Brief
From the line that contains "三季，第六期于3月2日正月十五，周五22" to the final line below, both included, print each line exactly and skip the pictures.

Recorded information

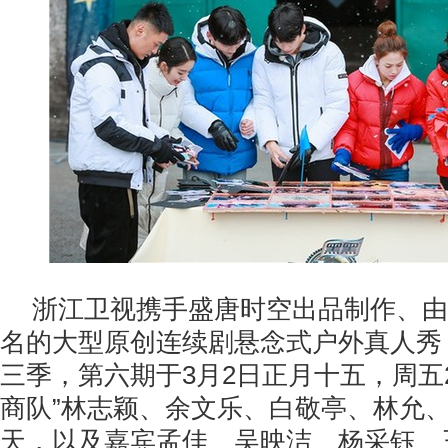
浙江卫视携手盛唐时空出品制作、由
名的大型原创连续剧悬念式户外真人秀
三季，第六期于3月2日正月十五，周五22
商队”林志颖、余文乐、白敬亭、林允
天，以及嘉宾孟佳、吴映洁、杨采钰、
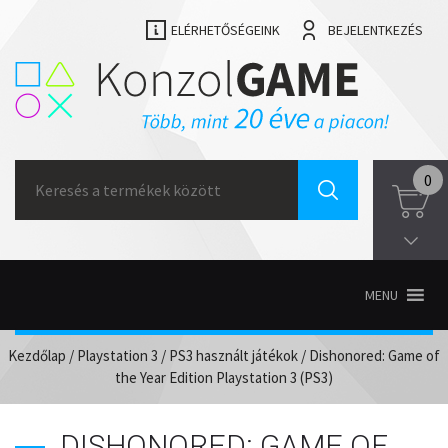
ELÉRHETŐSÉGEINK
BEJELENTKEZÉS
Search
0
for:
MENU
Kezdőlap
/
Playstation 3
/
PS3 használt játékok
/ Dishonored: Game of
the Year Edition Playstation 3 (PS3)
DISHONORED: GAME OF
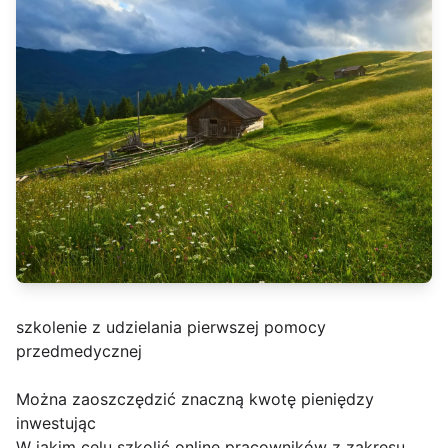
szkolenie z udzielania pierwszej pomocy
przedmedycznej
Można zaoszczędzić znaczną kwotę pieniędzy
inwestując
W jakim celu szkolić online pracowników z zakresu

Result of this task
三季，第六期于3月2日正月十五，周五22
商队”林志颖、余文乐、白敬亭、林允
天，以及嘉宾孟佳、吴映洁、杨采钰、
ELÉRHETŐSÉGEINK
BEJELENTKEZÉS
Search
0
for:
MENU
Kezdőlap
/
Playstation 3
/
PS3 használt játékok
/ Dishonored: Game of
the Year Edition Playstation 3 (PS3)
DISHONORED: GAME OF
szkolenie z udzielania pierwszej pomocy
przedmedycznej
Można zaoszczędzić znaczną kwotę pieniędzy
inwestując
W jakim celu szkolić online pracowników z zakresu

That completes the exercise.